Selon des informations rapportées par Reuters, des représentants du CCC doivent se rendre à M’Batto, dans le centre-est du pays, où des producteurs ont récemment bloqué des axes routiers pour réclamer le règlement de leurs livraisons. Les forces de l’ordre avaient été déployées pour disperser les manifestants.
Cette situation s’inscrit dans un contexte plus large de déséquilibre du marché. Premier producteur mondial de cacao, la Côte d’Ivoire fait face à une accumulation importante de fèves invendues depuis la fin de l’année dernière. La chute des prix internationaux, passés sous les niveaux garantis par l’État, a contribué à fragiliser les mécanismes habituels d’écoulement de la production.

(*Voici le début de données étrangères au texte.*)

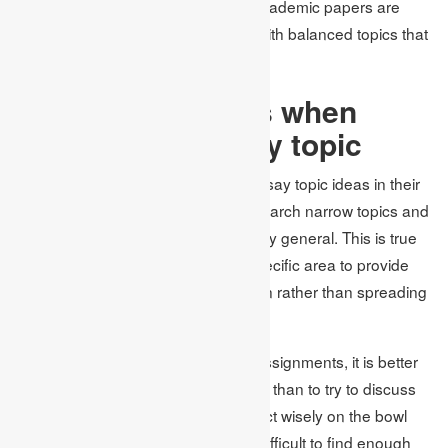
for coming up with good topics for academic papers are
given particularly about coming up with balanced topics that
promote analysis.
Preventing pitfalls when
choosing an essay topic
Students often choose the wrong essay topic ideas in their
writing. It is not easily feasible to research narrow topics and
the arguments usually tend to be very general. This is true
because the scope focuses on a specific area to provide
depth on the topic in the investigation rather than spreading
out a broad research study.
Therefore, according to Academic Assignments, it is better
to focus on certain aspects of a topic than to try to discuss
as many as possible. They should act wisely on the bowl
and avoid choosing topics that are difficult to find enough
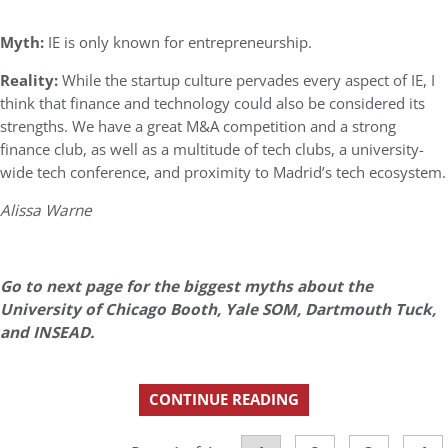
Myth:
IE is only known for entrepreneurship.
Reality:
While the startup culture pervades every aspect of IE, I
think that finance and technology could also be considered its
strengths. We have a great M&A competition and a strong
finance club, as well as a multitude of tech clubs, a university-
wide tech conference, and proximity to Madrid’s tech ecosystem.
Alissa Warne
Go to next page for the biggest myths about the
University of Chicago Booth, Yale SOM, Dartmouth Tuck,
and INSEAD.
CONTINUE READING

Pour éviter un effondrement des revenus agricoles, les autorités avaient mis en place un dispositif de rachat des stocks. Mais sur le terrain, de nombreux producteurs affirment ne pas avoir encore perçu les paiements liés à leurs récoltes, malgré la commercialisation de leurs produits.
Dans la région de Daloa, une coopérative regroupant plusieurs centaines de planteurs déclare encore détenir des volumes importants de cacao non écoulés. Les retards de paiement, selon ses responsables, compromettent directement la préparation de la prochaine campagne agricole, les producteurs dépendant de ces revenus pour entretenir leurs plantations et couvrir leurs besoins essentiels.
Certains agriculteurs affirment même avoir été contraints de brader leurs récoltes pour éviter leur détérioration, vendant à des prix nettement inférieurs au tarif officiel fixé pour la grande campagne. Cette situation accentue un sentiment d’injustice et de perte de contrôle sur la chaîne de valeur.
Les acteurs de la filière alertent également sur les conséquences à moyen terme. Si les difficultés persistent, elles pourraient affecter la prochaine saison agricole et fragiliser davantage un secteur déjà stratégique pour l’économie ivoirienne.
Du côté des organisations de producteurs, les appels à une intervention rapide se multiplient. Elles reconnaissent que certaines opérations de rachat ont été engagées, mais soulignent que des paiements restent en suspens, alimentant un climat de méfiance et de frustration croissante dans les zones rurales.